Kidney stones can vary in size. Some have been known to grow as large as golf balls.
The leading cause of kidney stones is a lack of water in the body.
Stones are more commonly found in individuals who drink less than the recommended eight to ten glasses of water a day.
When there is not enough water to dilute the uric acid (a component of urine), the urine becomes more acidic.
An excessively acidic environment in urine is conducive to the formation of kidney stones.
Symptoms of kidney stones
- Severe pain in the groin and/or side
- Blood in urine
- Vomiting and nausea
- White blood cells or pus in the urine
- Reduced amount of urine excreted
- Burning sensation during urination
- Persistent urge to urinate
- Fever and chills (if there is an infection)
Kidney stones are more common among males than females. Most people who experience kidney stones do so between the ages of 30 and 50. A family history of kidney stones also increases one's chances of developing them.
Similarly, a previous kidney stone occurrence increases the risk that a person will develop subsequent stones in the future if preventative action is not taken.
Certain medications can increase the risk of developing kidney stones. Scientists found that topiramate (Topamax), a drug commonly prescribed to treat seizures and migraine headaches, can increase the likelihood of kidney stones developing.
Additionally, it is possible that long-term use of vitamin D and calcium supplements cause high calcium levels, which can contribute to kidney stones.
Additional risk factors for kidney stones include diets that are high in protein and sodium but low in calcium, a sedentary lifestyle, obesity, high blood pressure, and conditions that affect how calcium is absorbed in the body such as gastric bypass surgery, inflammatory bowel disease, and chronic diarrhea.
TREATMENT OF KIDNEY STONES
If you are in severe pain, your GP can give you pain relief by injection.
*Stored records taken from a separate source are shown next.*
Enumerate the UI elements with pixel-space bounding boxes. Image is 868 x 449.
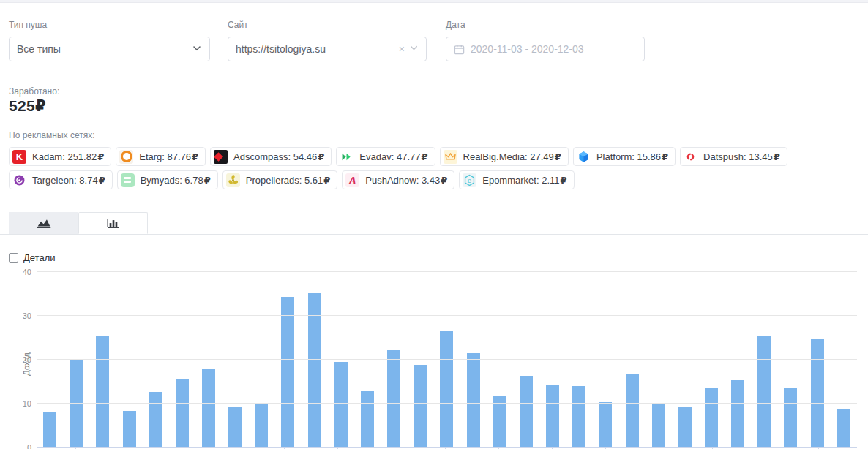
bar-slot (672, 272, 698, 448)
bar-slot (302, 272, 328, 448)
ruble-sign: ₽ (318, 151, 324, 162)
platform-icon (577, 150, 591, 164)
network-badge-bymyads: Bymyads: 6.78₽ (117, 170, 218, 189)
bar-slot (169, 272, 195, 448)
earnings-value: 525₽ (9, 97, 859, 115)
propellerads-icon (226, 173, 240, 187)
chart-bar-10-nov[interactable] (228, 407, 242, 448)
bar-slot (618, 272, 645, 448)
bymyads-icon (121, 173, 135, 187)
chart-bar-21-nov[interactable] (520, 376, 533, 448)
network-badge-etarg: Etarg: 87.76₽ (116, 147, 206, 166)
chart-bar-22-nov[interactable] (546, 385, 559, 448)
ruble-sign: ₽ (323, 175, 330, 186)
bar-slot (116, 272, 142, 448)
network-badges: KKadam: 251.82₽Etarg: 87.76₽Adscompass: … (9, 147, 828, 189)
ruble-sign: ₽ (774, 151, 780, 162)
chart-bar-26-nov[interactable] (652, 403, 665, 448)
filters-row: Тип пуша Все типы Сайт https://tsitologi… (9, 20, 859, 61)
bar-chart-icon (105, 218, 121, 229)
targeleon-icon (12, 173, 26, 187)
income-chart: Доход 4. Nov6. Nov8. Nov10. Nov12. Nov14… (9, 266, 859, 449)
bar-slot (698, 272, 725, 448)
details-label: Детали (23, 252, 56, 263)
chart-bar-3-dec[interactable] (837, 409, 850, 448)
network-badge-label: Platform: 15.86₽ (596, 151, 668, 162)
chart-tabs (0, 212, 868, 235)
bar-slot (63, 272, 89, 448)
evadav-icon (340, 150, 353, 164)
bar-slot (566, 272, 592, 448)
network-badge-platform: Platform: 15.86₽ (573, 147, 676, 166)
gridline-y10 (37, 403, 857, 404)
push-type-value: Все типы (17, 43, 192, 55)
chart-bar-2-dec[interactable] (811, 339, 824, 448)
site-label: Сайт (228, 20, 427, 30)
network-badge-adscompass: Adscompass: 54.46₽ (210, 147, 332, 166)
chart-bar-5-nov[interactable] (96, 336, 109, 448)
ruble-sign: ₽ (99, 175, 105, 186)
gridline-y20 (37, 359, 857, 360)
chart-bar-25-nov[interactable] (626, 374, 639, 448)
site-select[interactable]: https://tsitologiya.su × (228, 37, 427, 61)
date-range-input[interactable]: 2020-11-03 - 2020-12-03 (446, 37, 645, 61)
chart-bar-6-nov[interactable] (123, 411, 136, 448)
chart-bar-9-nov[interactable] (202, 369, 215, 448)
chart-bar-23-nov[interactable] (572, 386, 585, 448)
network-badge-datspush: Datspush: 13.45₽ (680, 147, 787, 166)
networks-label: По рекламных сетях: (9, 130, 859, 140)
chart-bar-14-nov[interactable] (334, 362, 348, 448)
area-chart-icon (36, 218, 52, 229)
details-row: Детали (9, 252, 859, 263)
svg-text:e: e (468, 176, 471, 184)
chart-bar-16-nov[interactable] (387, 350, 400, 448)
chart-bar-1-dec[interactable] (784, 388, 797, 448)
chart-bar-27-nov[interactable] (678, 407, 692, 448)
site-value: https://tsitologiya.su (236, 43, 399, 55)
calendar-icon (454, 44, 465, 55)
chart-bar-18-nov[interactable] (440, 331, 453, 448)
chart-bar-8-nov[interactable] (176, 379, 189, 448)
chart-bar-3-nov[interactable] (43, 412, 56, 448)
ruble-sign: ₽ (441, 175, 447, 186)
bar-slot (646, 272, 672, 448)
gridline-y30 (37, 315, 857, 316)
chart-bar-24-nov[interactable] (599, 402, 612, 448)
ruble-sign: ₽ (561, 175, 567, 186)
chart-bar-7-nov[interactable] (149, 392, 162, 448)
network-badge-label: RealBig.Media: 27.49₽ (463, 151, 561, 162)
network-badge-propellerads: Propellerads: 5.61₽ (222, 170, 338, 189)
epommarket-icon: e (463, 173, 476, 187)
chart-bar-30-nov[interactable] (757, 336, 771, 448)
chart-bar-19-nov[interactable] (467, 353, 480, 448)
chart-bar-12-nov[interactable] (281, 297, 294, 448)
bar-slot (539, 272, 566, 448)
chart-bar-28-nov[interactable] (705, 388, 718, 448)
bar-slot (37, 272, 63, 448)
network-badge-pushadnow: APushAdnow: 3.43₽ (342, 170, 454, 189)
details-checkbox[interactable] (9, 253, 18, 263)
bar-slot (381, 272, 407, 448)
network-badge-label: Etarg: 87.76₽ (139, 151, 198, 162)
ruble-sign: ₽ (555, 151, 561, 162)
chart-bar-29-nov[interactable] (731, 380, 744, 448)
chart-bar-15-nov[interactable] (361, 391, 374, 448)
tab-bar-chart[interactable] (78, 212, 148, 234)
earnings-label: Заработано: (9, 86, 859, 97)
ruble-sign: ₽ (97, 151, 104, 162)
chart-bar-11-nov[interactable] (255, 404, 268, 448)
clear-icon[interactable]: × (399, 44, 405, 54)
datspush-icon (684, 150, 697, 164)
bar-slot (407, 272, 433, 448)
push-type-select[interactable]: Все типы (9, 37, 210, 61)
bar-slot (433, 272, 460, 448)
ruble-sign: ₽ (35, 97, 46, 114)
date-label: Дата (446, 20, 645, 30)
chart-section: Детали Доход 4. Nov6. Nov8. Nov10. Nov12… (0, 252, 868, 449)
tab-area-chart[interactable] (9, 212, 78, 234)
bar-slot (487, 272, 513, 448)
network-badge-kadam: KKadam: 251.82₽ (9, 147, 111, 166)
bar-slot (222, 272, 248, 448)
chart-bar-17-nov[interactable] (414, 365, 427, 448)
ruble-sign: ₽ (662, 151, 668, 162)
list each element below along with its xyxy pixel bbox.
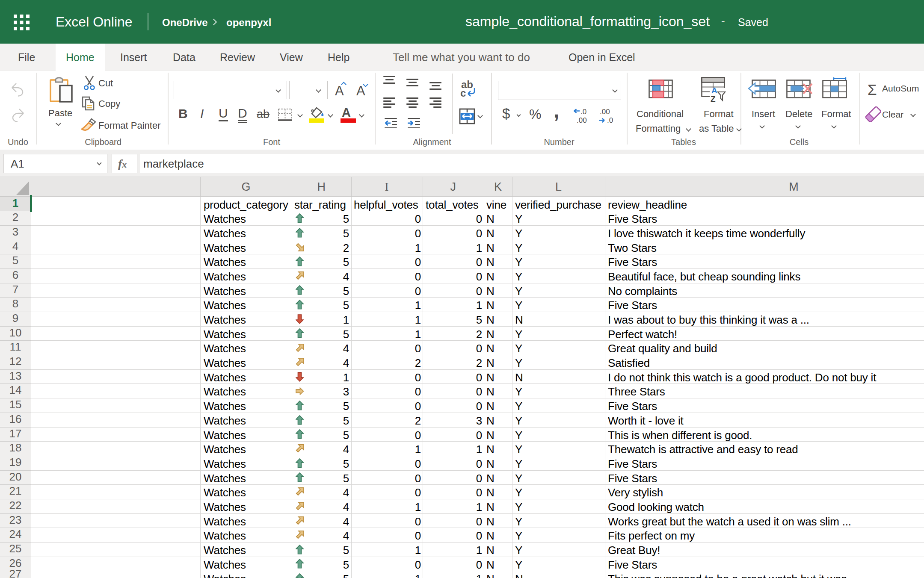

A second dose can be given after half an hour if you're still experiencing pain.
Medication can also be injected to treat the symptoms of nausea (feeling sick) and vomiting. This is called an anti-emetic (anti-sickness) medication.
You may also be given a prescription for painkillers, anti-emetics, or both, to take at home.
You may be advised to wait until you pass your kidney stone when you go to the toilet, and to try to collect it from your urine. You can do this by filtering your urine through gauze or a stocking.
Give the stone to your GP so that they can have it analyzed to help determine any further treatment you may need.
You should drink enough water to make your urine colorless. If your urine is yellow or brown, you're not drinking enough.